• PROBLEM REQUIREMENTS: Go through the following data and transcribe exactly the stretch of lines from the one holding "26 愛知県岡崎市のリラクゼーションならMUCHA SUERTE" to the one holding "Arkdesign.nl", both included.

*** MATERIAL PROVIDED

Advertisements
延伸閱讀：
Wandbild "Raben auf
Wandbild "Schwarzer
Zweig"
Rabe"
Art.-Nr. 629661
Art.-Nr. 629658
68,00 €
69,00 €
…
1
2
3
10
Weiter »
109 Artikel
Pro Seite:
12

******
*** MATERIAL PROVIDED

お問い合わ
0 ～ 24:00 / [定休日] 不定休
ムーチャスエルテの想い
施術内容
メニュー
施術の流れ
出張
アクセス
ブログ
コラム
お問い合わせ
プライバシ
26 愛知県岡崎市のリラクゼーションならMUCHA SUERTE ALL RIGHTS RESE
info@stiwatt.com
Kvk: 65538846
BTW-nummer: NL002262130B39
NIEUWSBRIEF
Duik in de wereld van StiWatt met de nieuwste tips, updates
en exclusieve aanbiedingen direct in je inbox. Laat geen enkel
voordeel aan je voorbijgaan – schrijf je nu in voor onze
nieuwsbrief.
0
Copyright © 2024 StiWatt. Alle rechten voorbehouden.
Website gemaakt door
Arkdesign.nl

******

• EXPECTED OUTPUT:
26 愛知県岡崎市のリラクゼーションならMUCHA SUERTE ALL RIGHTS RESE
info@stiwatt.com
Kvk: 65538846
BTW-nummer: NL002262130B39
NIEUWSBRIEF
Duik in de wereld van StiWatt met de nieuwste tips, updates
en exclusieve aanbiedingen direct in je inbox. Laat geen enkel
voordeel aan je voorbijgaan – schrijf je nu in voor onze
nieuwsbrief.
0
Copyright © 2024 StiWatt. Alle rechten voorbehouden.
Website gemaakt door
Arkdesign.nl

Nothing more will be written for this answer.